The Peninsula Grill is located in a restored circa-1844
building. Enter from Market Street, and follow the winding brick pathway
through a wrought-iron gate, past palmetto fronds, boxwoods, fruit trees, a
fountain, and a garden courtyard to a green door adorned with a gold
fleur-de-lis and flanked by gas-lit copper carriage lanterns. Inside, the
Champagne Bar offers several bubblies by the glass, in addition to wine, beer,
and cocktails. The bar seats about eight patrons, or guests can dine at three
booths in front of the hand-painted mural of a Lowcountry rice harvest
(however, you may need a reservation to dine at one of the booths in the bar).

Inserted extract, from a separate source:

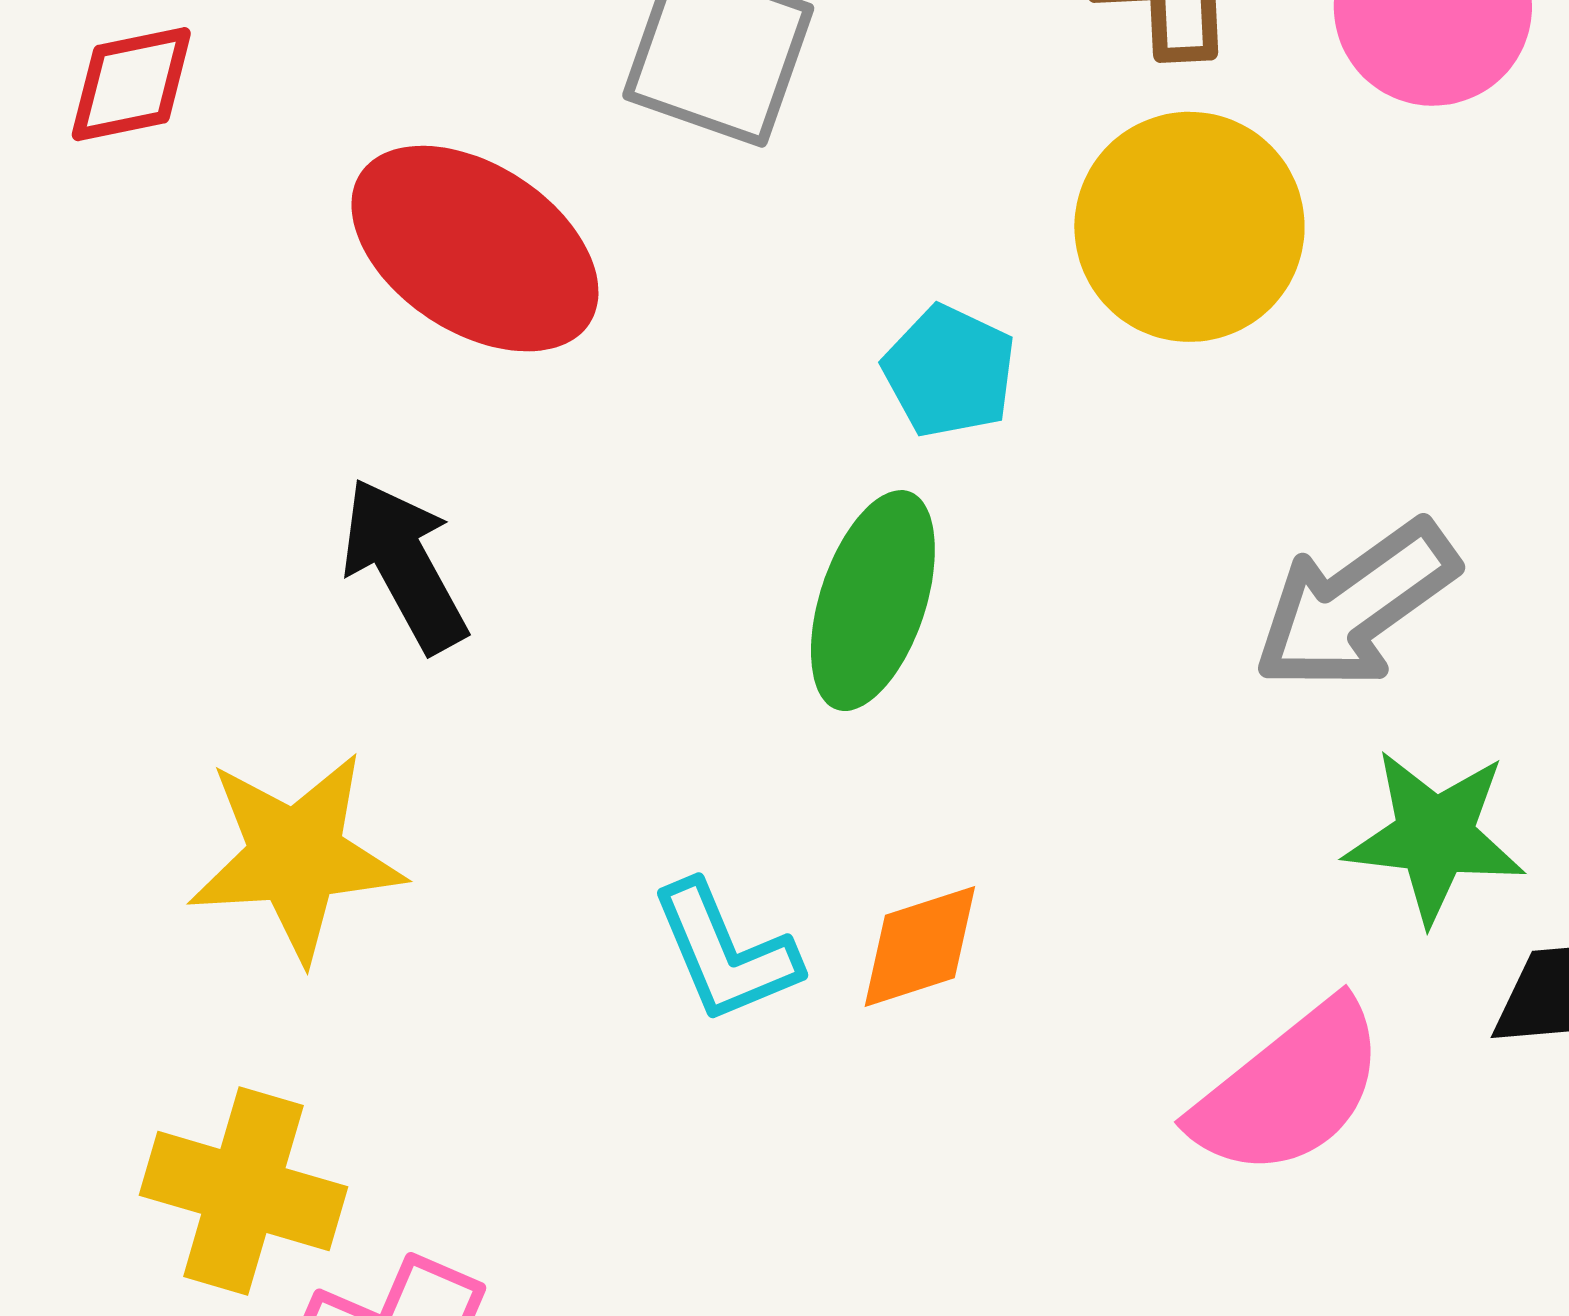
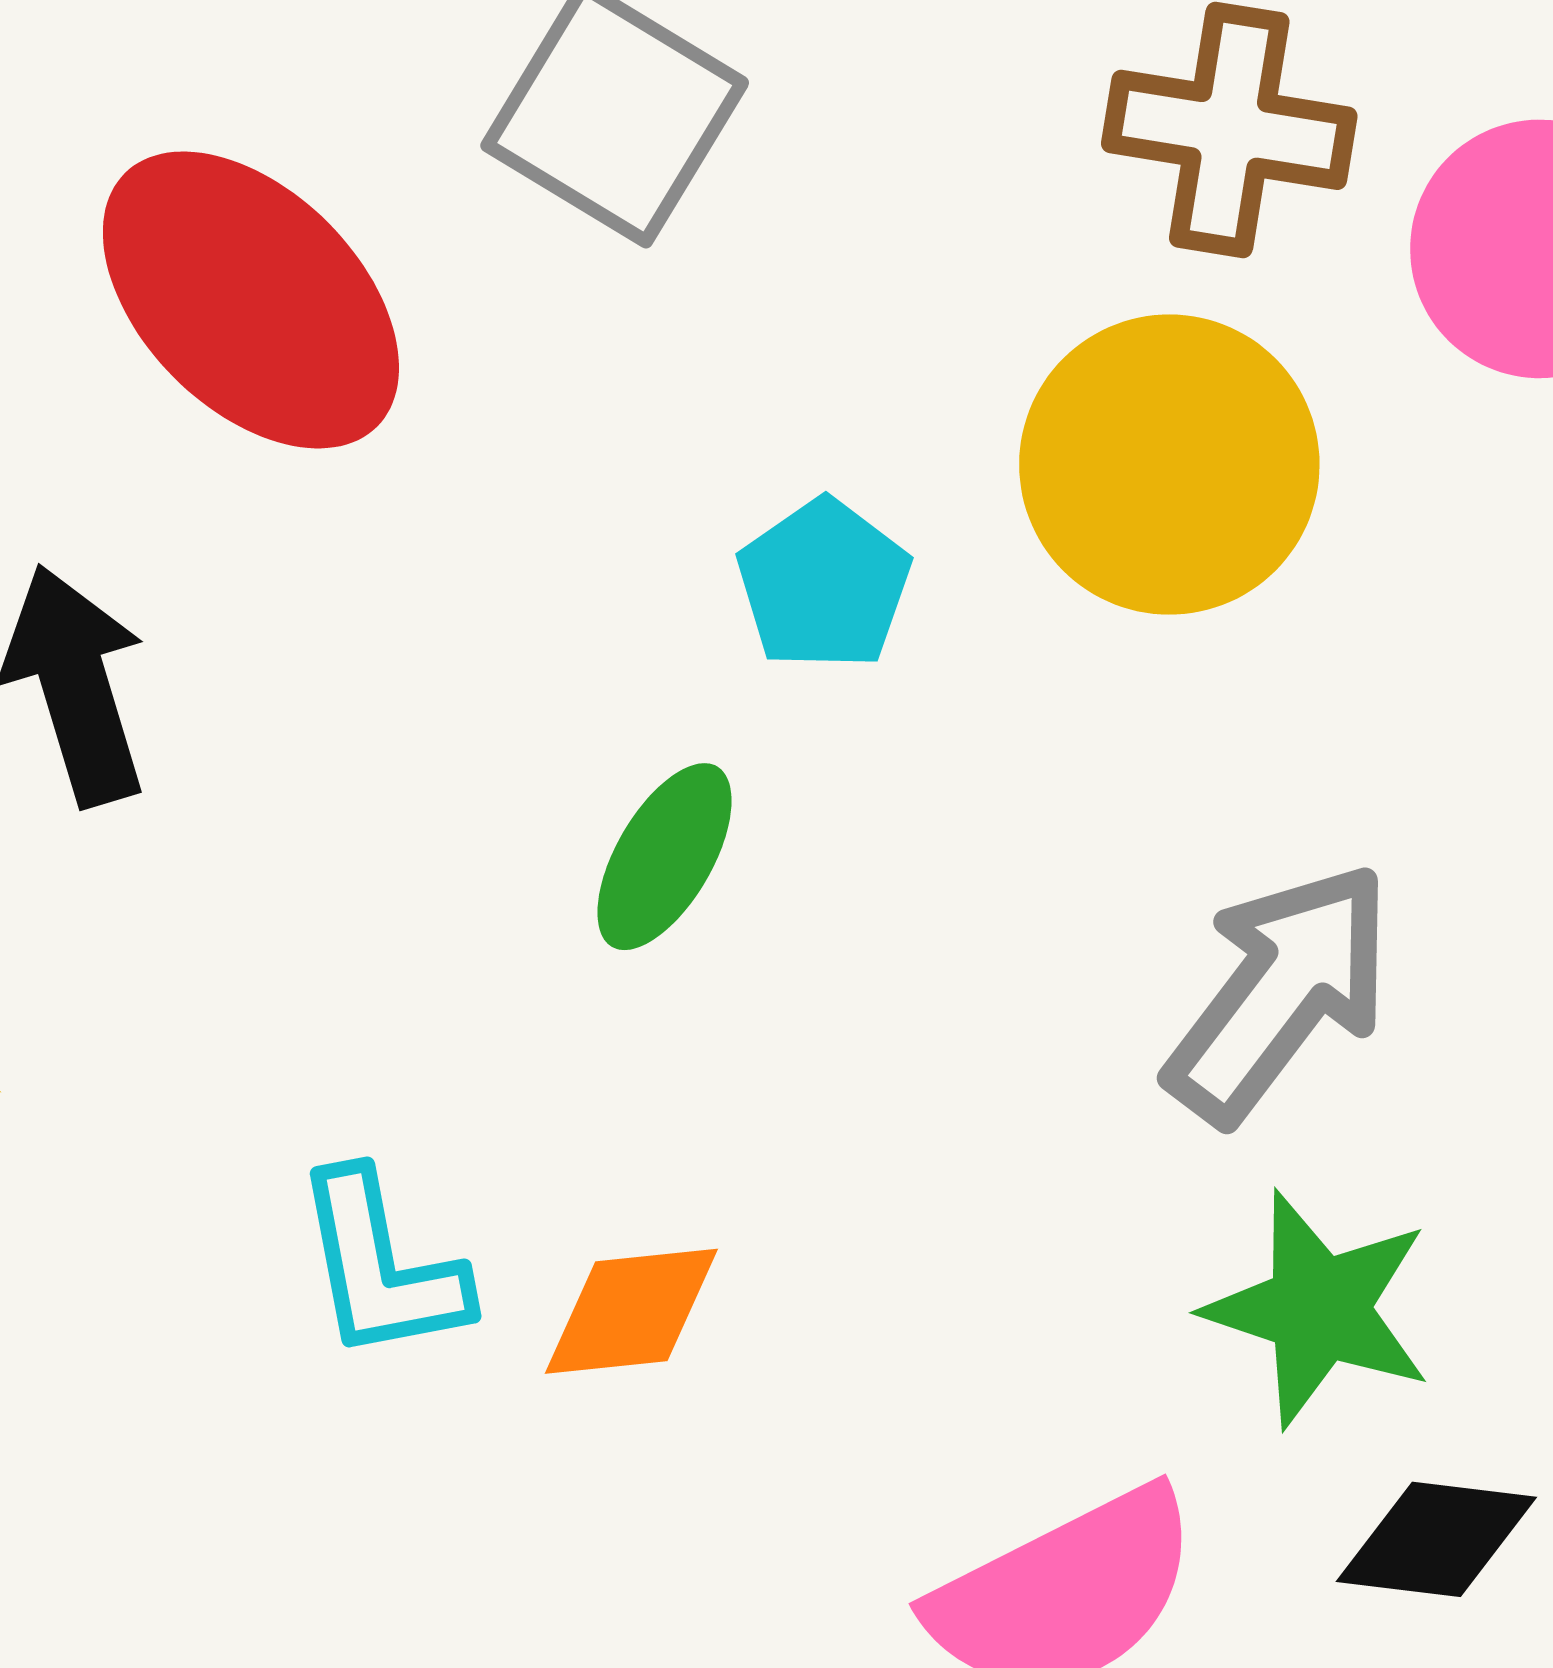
green ellipse: (873, 601) -> (664, 857), size x0.7
gray arrow: (1356, 605) -> (1280, 993), turned 151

The formal dining room features cream-colored velvet walls, woven seagrass
accents, cypress molding, and custom-made chandeliers. You can also dine al
fresco on the patio in the courtyard.
The Peninsula Grill serves sophisticated Southern cuisine.
The executive chef has worked in
New York City, including for Anthony Bourdain. He attended Le Cordon Bleu in
Paris, and became the first American to apprentice at the Michelin star-rated
Hotel Lutetia in France. He has worked at the Peninsula Grill since it opened
in 1997.
We did not sample the reportedly delicious cuisine except
for a slice of their famous coconut cake. The trademarked “Ultimate Coconut
Cake” towers at five inches high and requires intricate preparation. After the
pastry chef removes the cake layers from the oven to cool, she trims the brown
tops (called “offshoots”) so that diners see only snowy white layers without
any brown crumbs. She then toasts and crumbles the offshoots to use as the base
for piecrusts. The chef cuts two round cakes into three layers each, which are
eventually stacked atop each other. Fluffy vanilla filling divides each of the
six layers, creating an additional six layers for a total of twelve. Cream
cheese icing covers the entire cake, and toasted coconut coats its sides to add
a slight crunch. Bon Appétit, Saveur, Martha Stewart Living,
The New York Times, TODAY Show, and Vogue have praised the cake. Demand
for whole cakes created a mail-order business. The restaurant ships cakes overnight;
each weighs approximately 12 pounds. Beginning at 6:00 am each day, the pastry
chef and her assistants make at least a dozen cakes a day, 52 weeks of the
year, with even more requests at the holidays.
The coconut cake
at the Peninsula Grill lived up to its hype! Next time, we will also try the
coconut cake martini, and we’ll be sure to stay for dinner!